**What is being asked:** Your answer should be the lines below from the one holding "Višina (40, 371)" through the one holding "[Facebook] (444, 1545)", copied exactly and with nothing else.

**Material for the task:**
◇ ◇ ◇ ◇
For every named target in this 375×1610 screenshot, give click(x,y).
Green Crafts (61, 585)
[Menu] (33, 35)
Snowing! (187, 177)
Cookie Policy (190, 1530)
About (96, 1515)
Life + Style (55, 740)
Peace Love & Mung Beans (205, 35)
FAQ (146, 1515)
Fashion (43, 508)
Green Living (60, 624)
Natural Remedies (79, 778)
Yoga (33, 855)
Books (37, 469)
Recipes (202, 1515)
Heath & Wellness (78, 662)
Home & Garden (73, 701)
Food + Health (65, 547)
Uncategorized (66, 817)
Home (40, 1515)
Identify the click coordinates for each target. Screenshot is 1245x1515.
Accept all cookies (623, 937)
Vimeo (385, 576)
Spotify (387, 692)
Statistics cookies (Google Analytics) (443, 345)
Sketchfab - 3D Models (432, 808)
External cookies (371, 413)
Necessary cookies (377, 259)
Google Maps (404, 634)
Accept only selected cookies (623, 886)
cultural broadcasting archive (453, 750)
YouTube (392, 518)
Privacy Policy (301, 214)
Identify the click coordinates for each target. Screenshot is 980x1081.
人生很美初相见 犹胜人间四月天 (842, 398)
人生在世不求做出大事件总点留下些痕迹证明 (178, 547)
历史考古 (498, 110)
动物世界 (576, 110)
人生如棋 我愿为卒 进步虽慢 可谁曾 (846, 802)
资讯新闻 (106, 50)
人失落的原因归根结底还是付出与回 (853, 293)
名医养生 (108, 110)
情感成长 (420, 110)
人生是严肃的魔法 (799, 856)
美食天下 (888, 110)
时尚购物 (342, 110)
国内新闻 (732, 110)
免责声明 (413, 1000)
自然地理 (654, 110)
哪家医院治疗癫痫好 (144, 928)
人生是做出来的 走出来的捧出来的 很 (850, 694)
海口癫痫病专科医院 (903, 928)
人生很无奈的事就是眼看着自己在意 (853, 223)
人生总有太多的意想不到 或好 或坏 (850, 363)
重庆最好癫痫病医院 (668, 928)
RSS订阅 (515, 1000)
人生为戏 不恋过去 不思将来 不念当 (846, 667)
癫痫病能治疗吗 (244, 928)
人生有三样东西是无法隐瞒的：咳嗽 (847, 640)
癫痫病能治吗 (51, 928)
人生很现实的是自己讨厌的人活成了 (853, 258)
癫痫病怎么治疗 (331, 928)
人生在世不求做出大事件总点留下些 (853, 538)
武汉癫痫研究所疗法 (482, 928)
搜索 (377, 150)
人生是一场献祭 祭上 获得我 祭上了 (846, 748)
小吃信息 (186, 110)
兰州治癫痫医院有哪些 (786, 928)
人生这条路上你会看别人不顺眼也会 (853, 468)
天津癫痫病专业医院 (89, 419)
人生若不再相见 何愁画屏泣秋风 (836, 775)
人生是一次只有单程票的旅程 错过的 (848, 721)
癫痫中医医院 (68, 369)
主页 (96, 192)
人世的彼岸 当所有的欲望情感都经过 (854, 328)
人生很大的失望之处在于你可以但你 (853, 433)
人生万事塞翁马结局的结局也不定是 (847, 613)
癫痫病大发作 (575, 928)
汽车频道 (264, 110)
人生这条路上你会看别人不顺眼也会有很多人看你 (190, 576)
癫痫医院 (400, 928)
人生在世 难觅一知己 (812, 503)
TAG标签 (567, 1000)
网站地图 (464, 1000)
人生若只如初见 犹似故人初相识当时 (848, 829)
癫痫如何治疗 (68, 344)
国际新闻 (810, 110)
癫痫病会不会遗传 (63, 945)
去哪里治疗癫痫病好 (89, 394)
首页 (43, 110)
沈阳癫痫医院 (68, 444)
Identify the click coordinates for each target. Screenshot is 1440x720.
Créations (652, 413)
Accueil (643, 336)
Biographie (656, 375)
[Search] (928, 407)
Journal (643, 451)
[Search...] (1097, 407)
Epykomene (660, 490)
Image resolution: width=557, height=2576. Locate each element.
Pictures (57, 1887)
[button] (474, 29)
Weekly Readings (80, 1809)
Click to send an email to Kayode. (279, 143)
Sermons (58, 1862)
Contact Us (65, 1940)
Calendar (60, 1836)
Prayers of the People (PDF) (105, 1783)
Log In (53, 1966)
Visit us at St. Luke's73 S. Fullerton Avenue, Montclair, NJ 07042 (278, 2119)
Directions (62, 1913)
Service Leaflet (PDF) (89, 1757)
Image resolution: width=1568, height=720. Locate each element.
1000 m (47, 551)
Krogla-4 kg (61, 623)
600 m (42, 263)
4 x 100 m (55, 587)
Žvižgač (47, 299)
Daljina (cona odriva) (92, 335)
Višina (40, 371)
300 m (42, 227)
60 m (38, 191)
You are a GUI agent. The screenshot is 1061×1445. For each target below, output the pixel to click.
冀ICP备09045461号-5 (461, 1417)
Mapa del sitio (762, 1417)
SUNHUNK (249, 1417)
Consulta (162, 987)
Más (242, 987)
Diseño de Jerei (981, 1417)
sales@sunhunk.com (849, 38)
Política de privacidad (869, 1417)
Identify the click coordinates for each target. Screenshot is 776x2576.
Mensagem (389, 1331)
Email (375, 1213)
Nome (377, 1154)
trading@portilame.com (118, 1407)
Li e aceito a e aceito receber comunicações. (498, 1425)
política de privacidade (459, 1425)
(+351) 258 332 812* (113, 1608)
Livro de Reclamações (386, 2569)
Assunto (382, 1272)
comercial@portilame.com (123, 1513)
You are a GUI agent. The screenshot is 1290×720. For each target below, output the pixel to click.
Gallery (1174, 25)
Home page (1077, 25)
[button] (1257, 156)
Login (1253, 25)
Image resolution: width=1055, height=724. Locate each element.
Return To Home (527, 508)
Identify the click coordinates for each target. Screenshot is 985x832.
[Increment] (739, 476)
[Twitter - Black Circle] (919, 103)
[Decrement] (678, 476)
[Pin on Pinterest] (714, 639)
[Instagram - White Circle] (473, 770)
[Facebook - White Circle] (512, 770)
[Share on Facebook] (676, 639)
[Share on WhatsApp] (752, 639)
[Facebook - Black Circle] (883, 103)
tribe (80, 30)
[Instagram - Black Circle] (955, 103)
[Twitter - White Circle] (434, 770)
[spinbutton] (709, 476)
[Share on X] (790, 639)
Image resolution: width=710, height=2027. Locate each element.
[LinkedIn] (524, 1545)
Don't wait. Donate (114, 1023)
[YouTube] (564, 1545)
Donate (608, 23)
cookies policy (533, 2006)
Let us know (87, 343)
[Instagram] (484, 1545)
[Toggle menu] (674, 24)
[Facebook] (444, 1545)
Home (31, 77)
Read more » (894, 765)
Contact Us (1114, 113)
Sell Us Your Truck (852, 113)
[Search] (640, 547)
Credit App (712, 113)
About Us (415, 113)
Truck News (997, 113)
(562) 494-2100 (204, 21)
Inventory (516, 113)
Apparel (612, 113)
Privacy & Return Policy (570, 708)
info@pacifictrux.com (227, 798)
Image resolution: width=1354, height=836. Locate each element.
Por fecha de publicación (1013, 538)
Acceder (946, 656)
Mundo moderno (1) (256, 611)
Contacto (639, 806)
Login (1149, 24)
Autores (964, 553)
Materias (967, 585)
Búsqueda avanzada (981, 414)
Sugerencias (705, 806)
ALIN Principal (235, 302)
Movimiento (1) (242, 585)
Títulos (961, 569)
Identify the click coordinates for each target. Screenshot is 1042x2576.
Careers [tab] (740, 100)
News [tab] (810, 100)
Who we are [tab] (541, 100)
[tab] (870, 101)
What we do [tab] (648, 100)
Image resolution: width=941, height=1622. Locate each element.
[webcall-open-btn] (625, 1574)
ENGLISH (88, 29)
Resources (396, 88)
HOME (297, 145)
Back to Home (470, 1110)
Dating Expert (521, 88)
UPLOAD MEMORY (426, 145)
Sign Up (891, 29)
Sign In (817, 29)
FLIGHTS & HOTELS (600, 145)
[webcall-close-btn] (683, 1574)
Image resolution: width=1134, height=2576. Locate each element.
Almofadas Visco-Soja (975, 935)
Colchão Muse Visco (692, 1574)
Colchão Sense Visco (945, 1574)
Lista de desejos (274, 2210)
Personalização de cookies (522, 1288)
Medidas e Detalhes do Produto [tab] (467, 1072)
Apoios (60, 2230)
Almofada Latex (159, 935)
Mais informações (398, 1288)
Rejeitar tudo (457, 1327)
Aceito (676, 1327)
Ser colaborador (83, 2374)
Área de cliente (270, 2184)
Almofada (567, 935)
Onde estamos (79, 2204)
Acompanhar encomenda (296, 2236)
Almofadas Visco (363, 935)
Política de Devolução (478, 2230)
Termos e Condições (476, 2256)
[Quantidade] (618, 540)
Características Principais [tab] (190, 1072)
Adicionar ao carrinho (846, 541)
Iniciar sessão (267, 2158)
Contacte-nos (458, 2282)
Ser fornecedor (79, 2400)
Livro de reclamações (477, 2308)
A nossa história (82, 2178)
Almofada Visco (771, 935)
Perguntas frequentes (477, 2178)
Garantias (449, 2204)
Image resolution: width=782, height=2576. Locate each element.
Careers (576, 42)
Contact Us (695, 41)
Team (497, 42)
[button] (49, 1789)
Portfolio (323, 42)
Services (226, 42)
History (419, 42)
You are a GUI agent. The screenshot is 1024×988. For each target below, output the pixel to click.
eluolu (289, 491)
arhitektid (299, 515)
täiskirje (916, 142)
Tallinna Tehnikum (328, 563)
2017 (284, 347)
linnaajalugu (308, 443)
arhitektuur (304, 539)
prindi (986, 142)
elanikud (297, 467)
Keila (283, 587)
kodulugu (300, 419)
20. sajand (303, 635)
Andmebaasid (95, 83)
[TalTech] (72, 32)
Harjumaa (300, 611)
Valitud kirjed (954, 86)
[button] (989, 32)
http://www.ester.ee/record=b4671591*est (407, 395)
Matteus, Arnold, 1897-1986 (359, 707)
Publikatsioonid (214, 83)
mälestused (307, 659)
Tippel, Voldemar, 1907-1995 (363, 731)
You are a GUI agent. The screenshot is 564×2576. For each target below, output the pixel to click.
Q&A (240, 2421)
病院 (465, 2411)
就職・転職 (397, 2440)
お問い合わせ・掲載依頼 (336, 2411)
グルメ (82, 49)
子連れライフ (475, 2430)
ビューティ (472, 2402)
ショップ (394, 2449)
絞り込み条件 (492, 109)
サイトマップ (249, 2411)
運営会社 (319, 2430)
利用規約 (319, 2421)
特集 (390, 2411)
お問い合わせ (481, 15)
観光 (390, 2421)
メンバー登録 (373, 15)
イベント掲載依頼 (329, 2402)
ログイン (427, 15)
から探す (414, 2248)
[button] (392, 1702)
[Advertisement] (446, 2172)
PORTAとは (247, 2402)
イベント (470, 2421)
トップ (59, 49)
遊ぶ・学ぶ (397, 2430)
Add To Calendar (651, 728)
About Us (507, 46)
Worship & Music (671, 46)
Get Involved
◇ ◇ ◇ ◇
**The completed task:**
Višina (40, 371)
300 m (42, 227)
60 m (38, 191)
You are a GUI agent. The screenshot is 1061×1445. For each target below, output the pixel to click.
冀ICP备09045461号-5 (461, 1417)
Mapa del sitio (762, 1417)
SUNHUNK (249, 1417)
Consulta (162, 987)
Más (242, 987)
Diseño de Jerei (981, 1417)
sales@sunhunk.com (849, 38)
Política de privacidad (869, 1417)
Identify the click coordinates for each target. Screenshot is 776x2576.
Mensagem (389, 1331)
Email (375, 1213)
Nome (377, 1154)
trading@portilame.com (118, 1407)
Li e aceito a e aceito receber comunicações. (498, 1425)
política de privacidade (459, 1425)
(+351) 258 332 812* (113, 1608)
Livro de Reclamações (386, 2569)
Assunto (382, 1272)
comercial@portilame.com (123, 1513)
You are a GUI agent. The screenshot is 1290×720. For each target below, output the pixel to click.
Gallery (1174, 25)
Home page (1077, 25)
[button] (1257, 156)
Login (1253, 25)
Image resolution: width=1055, height=724. Locate each element.
Return To Home (527, 508)
Identify the click coordinates for each target. Screenshot is 985x832.
[Increment] (739, 476)
[Twitter - Black Circle] (919, 103)
[Decrement] (678, 476)
[Pin on Pinterest] (714, 639)
[Instagram - White Circle] (473, 770)
[Facebook - White Circle] (512, 770)
[Share on Facebook] (676, 639)
[Share on WhatsApp] (752, 639)
[Facebook - Black Circle] (883, 103)
tribe (80, 30)
[Instagram - Black Circle] (955, 103)
[Twitter - White Circle] (434, 770)
[spinbutton] (709, 476)
[Share on X] (790, 639)
Image resolution: width=710, height=2027. Locate each element.
[LinkedIn] (524, 1545)
Don't wait. Donate (114, 1023)
[YouTube] (564, 1545)
Donate (608, 23)
cookies policy (533, 2006)
Let us know (87, 343)
[Instagram] (484, 1545)
[Toggle menu] (674, 24)
[Facebook] (444, 1545)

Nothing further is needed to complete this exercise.